Arsenal's players attend a training session at London

 With Arsene Wenger struggling to explain Arsenal's underwhelming start to the season, the north London club will hope for a boost on Wednesday when they make the short trip to face Anderlecht in the Champions League.
Arsenal go to Brussels knowing they must improve upon their showing against Hull City in the Premier League on Saturday, when they required a last-minute Danny Welbeck equaliser just to earn a 2-2 draw.
The result left them in seventh place in the table, already 11 points behind leaders Chelsea, and they have mustered just two wins in their last nine games in all competitions.
"At the moment we are having a bad period, but we didn't lose," said defender Per Mertesacker after the Hull game, while Wenger urged his side to get back to winning ways in the Belgian capital.
"Let's focus on winning the next game. Football is made of pragmatism and realism so let's focus to go to Anderlecht and win the game," he told journalists.
Arsenal got off to a bad start in Group D, losing 2-0 away to Borussia Dortmund in their opening game last month, but they bounced back in convincing fashion in their last match, thumping Galatasaray 4-1 at the Emirates Stadium, with Welbeck scoring a hat-trick.

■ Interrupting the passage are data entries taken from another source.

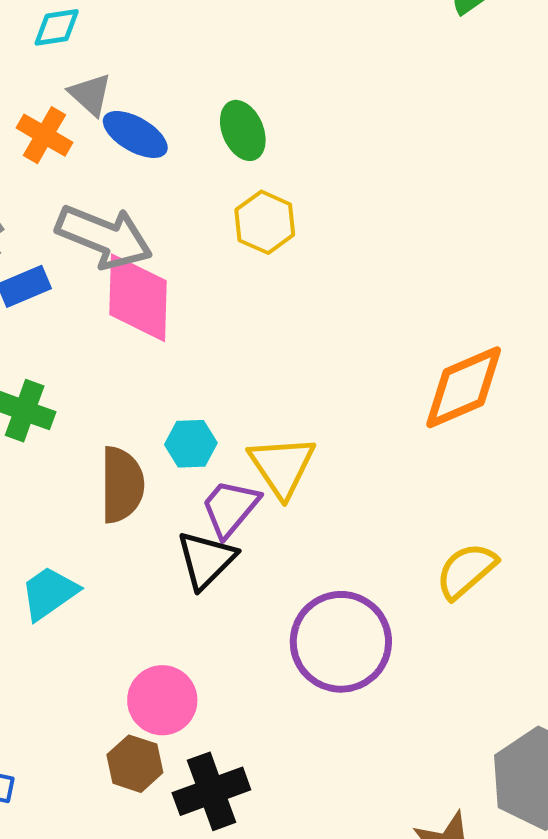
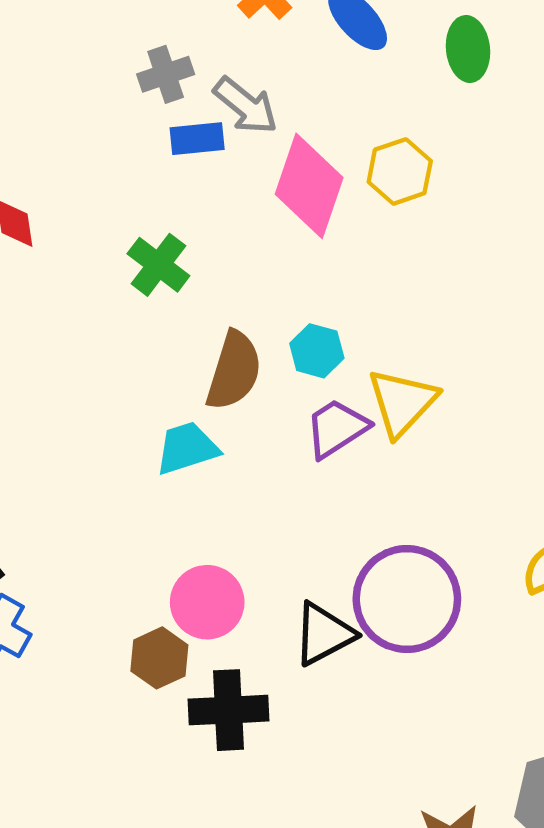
yellow hexagon: (265, 222) -> (400, 171), moved
gray arrow: (104, 237) -> (246, 106), moved, size x0.7
black triangle: (206, 560) -> (324, 634), moved
cyan trapezoid: (49, 593) -> (187, 448), moved

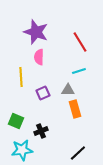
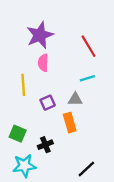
purple star: (36, 32) -> (40, 35), turned 30
orange rectangle: (75, 109) -> (70, 123), moved

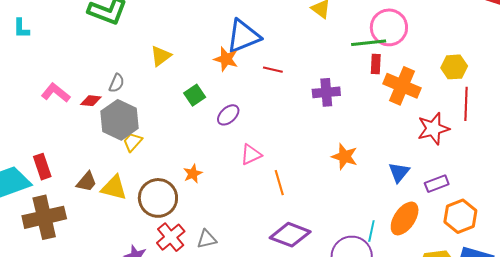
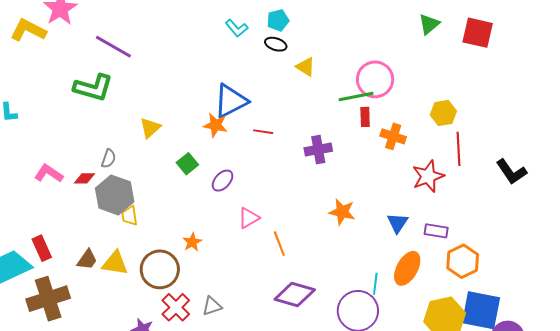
orange cross: (402, 86) -> (393, 136), size x0.7
yellow trapezoid: (133, 142) -> (130, 216), turned -45
purple rectangle: (437, 184) -> (436, 231), turned 35

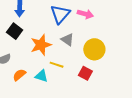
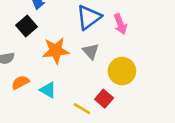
pink arrow: (85, 14) -> (120, 24), turned 42
yellow line: (57, 65) -> (82, 109), moved

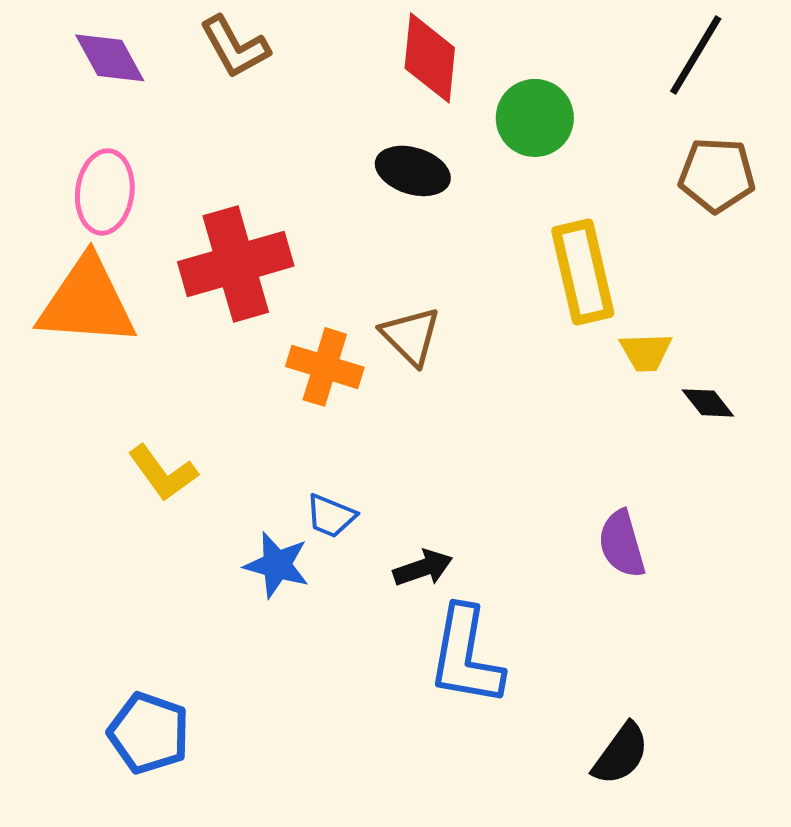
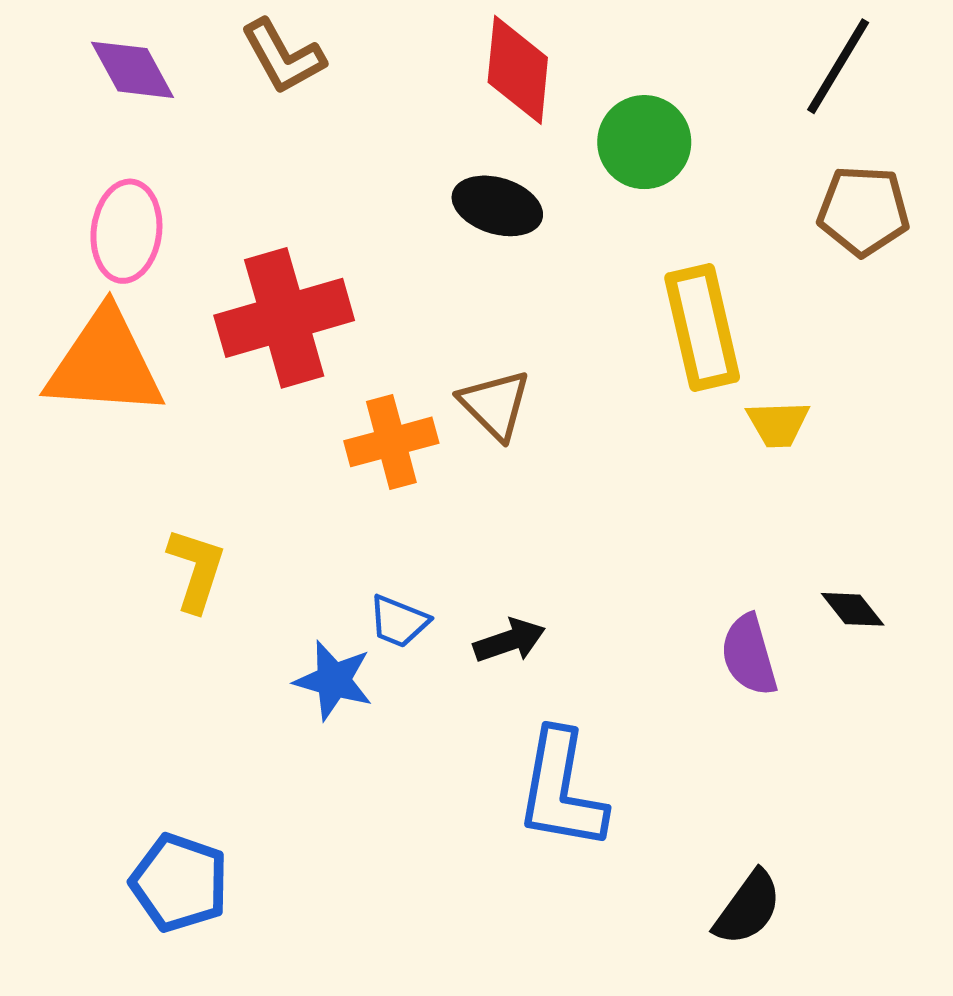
orange cross: (325, 367) -> (391, 442), turned -32
black diamond: (708, 403) -> (853, 609), moved
yellow L-shape: (163, 473) -> (196, 570), turned -126
black arrow: (423, 568) -> (509, 641), moved

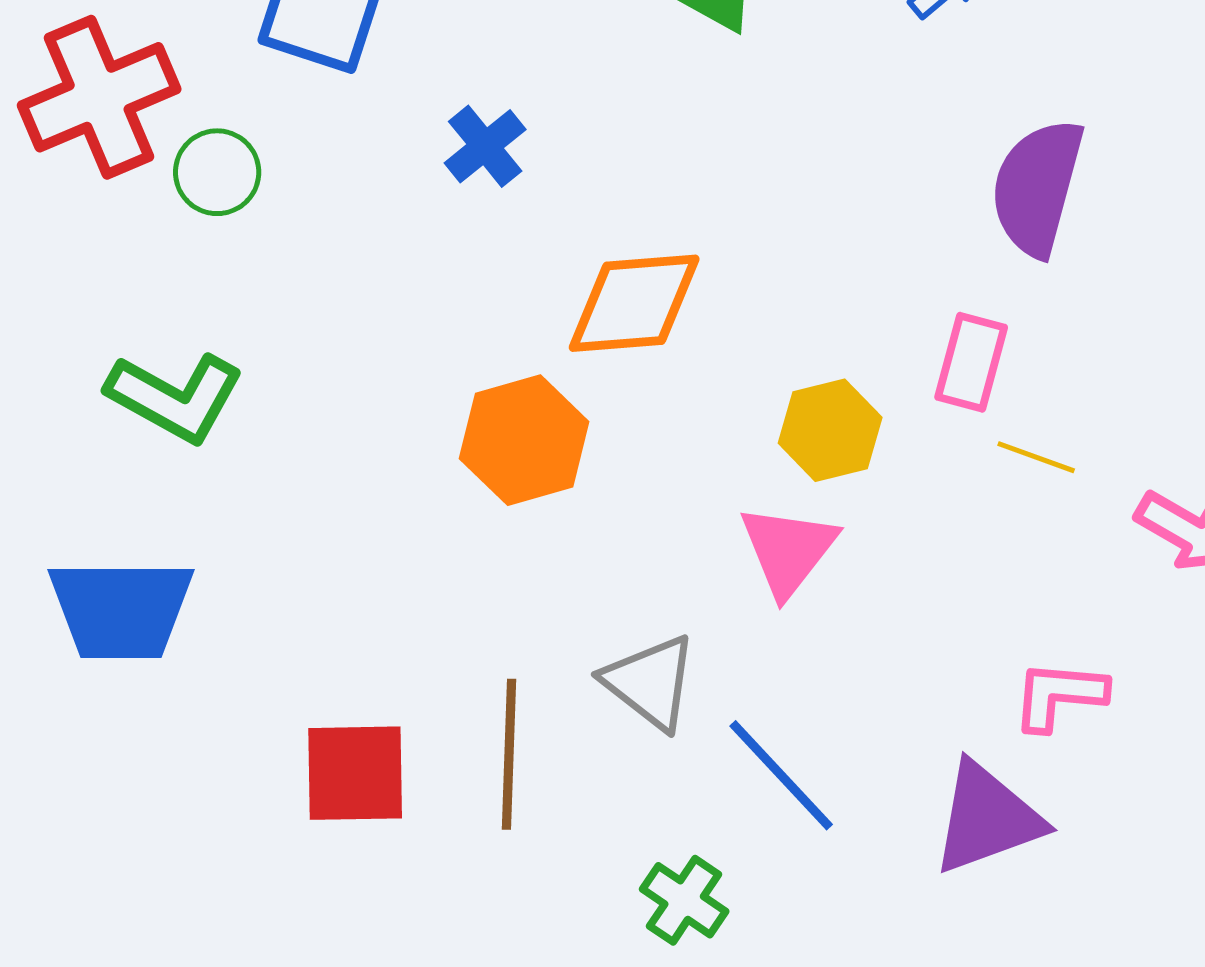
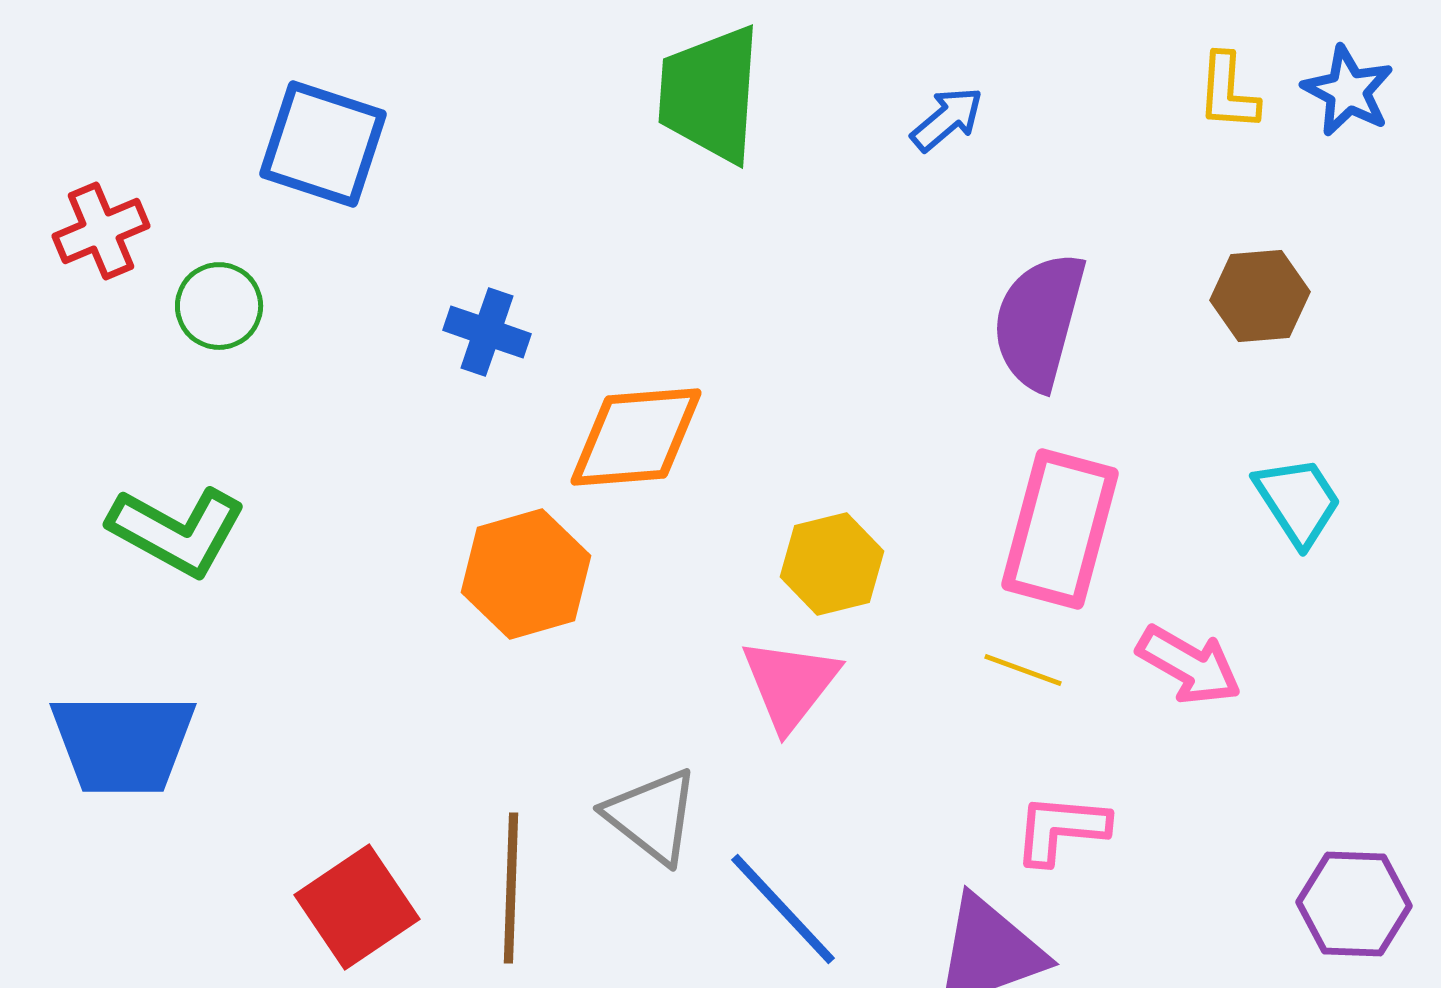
red cross: (99, 97) -> (101, 231), size x0.6
blue cross: (485, 146) -> (487, 332), moved, turned -32
pink rectangle: (971, 362) -> (1060, 529), moved, size x1.6
yellow line: (1036, 457) -> (1023, 670), moved
red square: (355, 773) -> (357, 907), turned -33

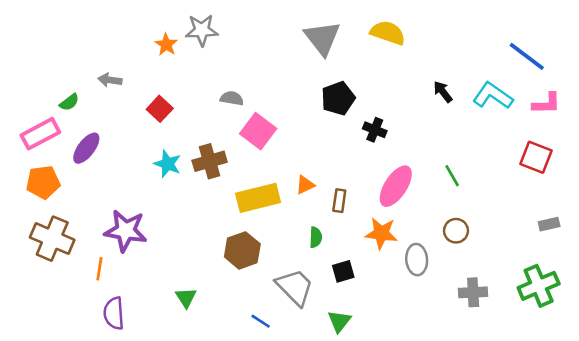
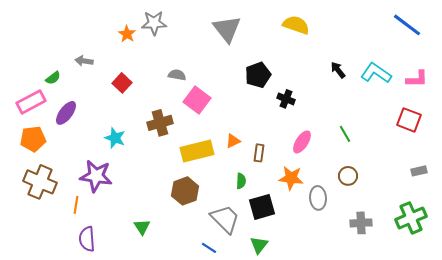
gray triangle: (322, 38) -> (227, 29), moved
blue line: (527, 56) -> (407, 25), moved
cyan star: (168, 164) -> (115, 138), moved
pink ellipse: (396, 186) -> (302, 142), size x0.7
black square: (343, 271) -> (262, 207), size x1.5
blue line: (261, 321) -> (209, 248), moved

Six points from their double-header against Anderlecht -- the return fixture in London is on November 4 -- will have them well on course for a place in the knockout stage once again, but Arsenal are not helped by their on-going selection problems.
- Goalkeeping problems -
Mesut Ozil and Mathieu Debuchy are on the sidelines while centre-back Laurent Koscielny sat out the Hull draw with an achilles problem and Jsck Wilshere came off in that game with a leg injury, although Wenger later described the midfielder's problem as "not a lot".
In addition, with Wojciech Szczesny suspended after his sending-off against Galatasaray and David Ospina still not fit, Wenger is set to hand a start to 22-year-old Argentine Emiliano Martinez, who spent the second half of last season on loan at Sheffield Wednesday.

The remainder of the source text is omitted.